6.1 General. The party seeking indemnification hereunder ("Indemnified Party"): (a) shall promptly notify the party from whom indemnification is sought (the "Indemnifying Party") in writing of any third-party claim, demand, lawsuit, notice of violation, or proceeding (collectively, a "Claim"); provided, however, that the failure to give such prompt notice of a Claim shall not relieve the Indemnifying Party of its obligations hereunder except to the extent that the Indemnifying Party was actually and materially prejudiced by such failure, (b) will reasonably cooperate with the Indemnifying Party in connection with the Indemnifying Party's activities hereunder, at the Indemnifying Party's expense, and (c) may, at its own expense, participate in the defense of a Claim. An Indemnifying Party will have the sole and exclusive authority to defend or settle any such Claim; however, neither the Indemnifying Party nor an Indemnified Party may settle any Claim under this Agreement where such settlement includes: (x) admitting liability or fault on behalf of the other party or (y) creating any obligation or imposes an act or forbearance (including injunctive or other equitable relief) on the other party, without the other party's prior written consent.

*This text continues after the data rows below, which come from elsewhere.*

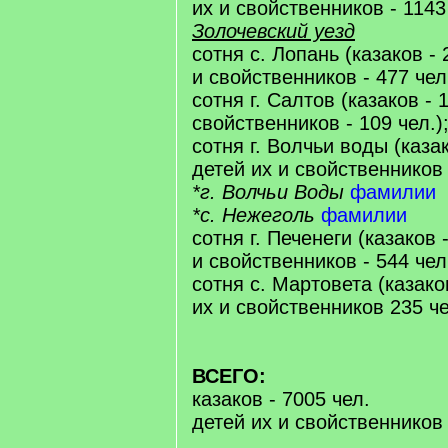
их и свойственников - 1143
Золочевский уезд
сотня с. Лопань (казаков - 
и свойственников - 477 чел
сотня г. Салтов (казаков - 
свойственников - 109 чел.)
сотня г. Волчьи воды (казак
детей их и свойственников -
*г. Волчьи Воды
фамилии
*с. Нежеголь
фамилии
сотня г. Печенеги (казаков 
и свойственников - 544 чел
сотня с. Мартовета (казаков
их и свойственников 235 че
ВСЕГО:
казаков - 7005 чел.
детей их и свойственников 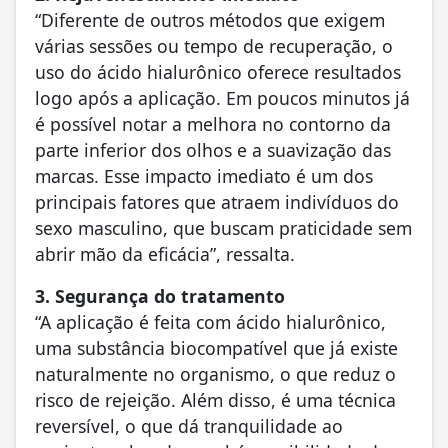
“Diferente de outros métodos que exigem
várias sessões ou tempo de recuperação, o
uso do ácido hialurônico oferece resultados
logo após a aplicação. Em poucos minutos já
é possível notar a melhora no contorno da
parte inferior dos olhos e a suavização das
marcas. Esse impacto imediato é um dos
principais fatores que atraem indivíduos do
sexo masculino, que buscam praticidade sem
abrir mão da eficácia”, ressalta.
3. Segurança do tratamento
“A aplicação é feita com ácido hialurônico,
uma substância biocompatível que já existe
naturalmente no organismo, o que reduz o
risco de rejeição. Além disso, é uma técnica
reversível, o que dá tranquilidade ao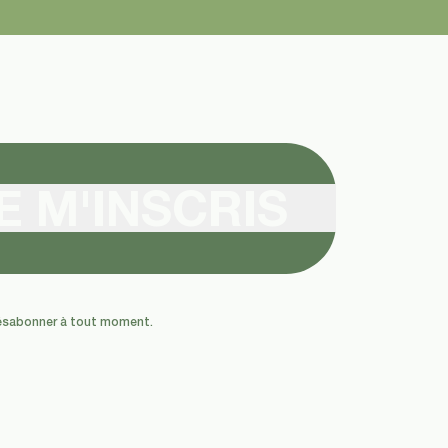
E M'INSCRIS
 désabonner à tout moment.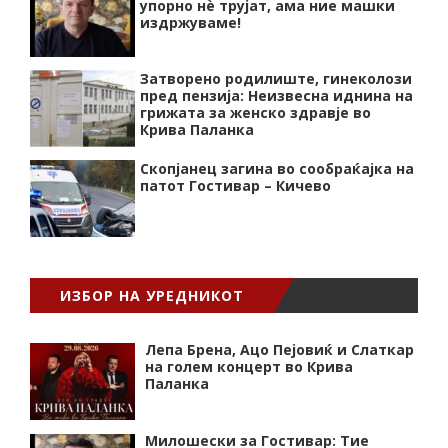
упорно нѐ трујат, ама ние машки
издржуваме!
Затворено родилиште, гинеколози
пред пензија: Неизвесна иднина на
грижата за женско здравје во
Крива Паланка
Скопјанец загина во сообраќајка на
патот Гостивар – Кичево
ИЗБОР НА УРЕДНИКОТ
Лепа Брена, Ацо Пејовиќ и Слаткар
на голем концерт во Крива
Паланка
Милошески за Гостивар: Тие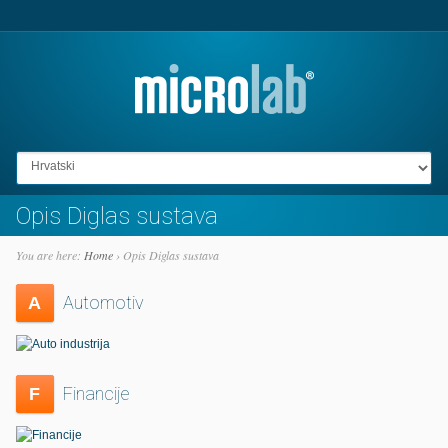
Go to:
Opis Diglas sustava
You are here:
Home
›
Opis Diglas sustava
Automotiv
A
Financije
F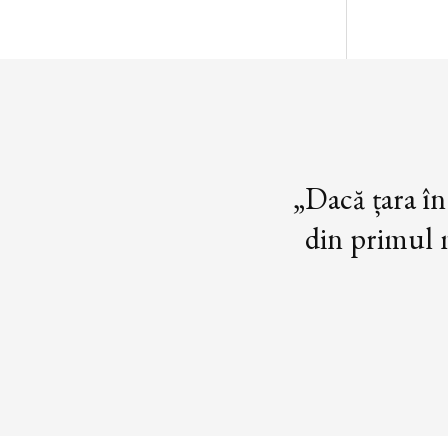
„Dacă țara în
din primul m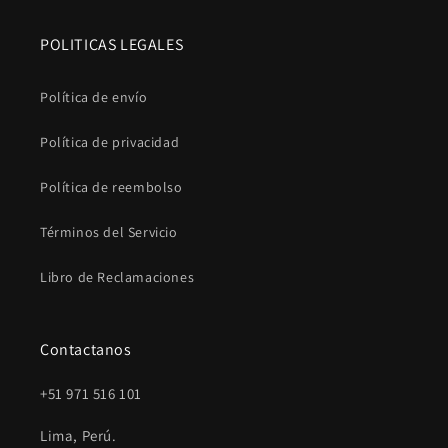
POLITICAS LEGALES
Política de envío
Política de privacidad
Política de reembolso
Términos del Servicio
Libro de Reclamaciones
Contactanos
+51 971 516 101
Lima, Perú.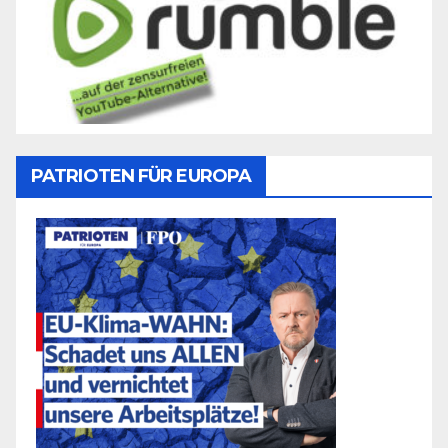
PATRIOTEN FÜR EUROPA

6.2 EveryAction Indemnification. We shall indemnify you and your officers, directors, employees, successors, and permitted assigns (each, a "Customer Indemnitee") from and against any damages, judgments, settlements, interest, fines, penalties, fines, or awards (including reasonable attorneys' fees) finally awarded against you arising out of or related to a Claim (other than a Claim brought by an Affiliate of a Customer Indemnitee) (a "Customer Indemnity Claim") alleging that your use of the EveryAction Materials in accordance with this Agreement infringes or misappropriates a third-party's United States' Intellectual Property Rights. If EveryAction receives information about such a Claim, we may in our discretion and at no cost to you: (a) procure for you the right to continue to use the EveryAction Materials under this Agreement, (b) modify or replace the allegedly infringing EveryAction Materials so that it no longer infringes but remains functionally equivalent, or (c) terminate the allegedly infringing EveryAction Materials and refund the Fees paid in respect of such EveryAction Materials for the remainder of the relevant Term starting with the date Customer loss use of the EveryAction Materials due to the Claim. The above indemnification obligation does not apply if you: (x) use of the EveryAction Materials is in combination with data, software, applications, hardware, equipment, products, services, or other technology where the EveryAction Materials would not by themselves, and without modification, be infringing or (y) fail to use the EveryAction Materials in accordance with the then-applicable Documentation. THIS SECTION 6.2 SET FORTH CUSTOMER INDEMNITEE'S SOLE REMEDY AND EVERYACTION'S SOLE LIABILITY AND OBLIGATION FOR ANY CLAIM ALLEGING THAT THE EVERYACTION MATERIALS INFRINGE, MISAPPROPRIATE, OR OTHERWISE VIOLATE ANY INTELLECTUAL PROPERTY RIGHT OF ANY THIRD PARTY.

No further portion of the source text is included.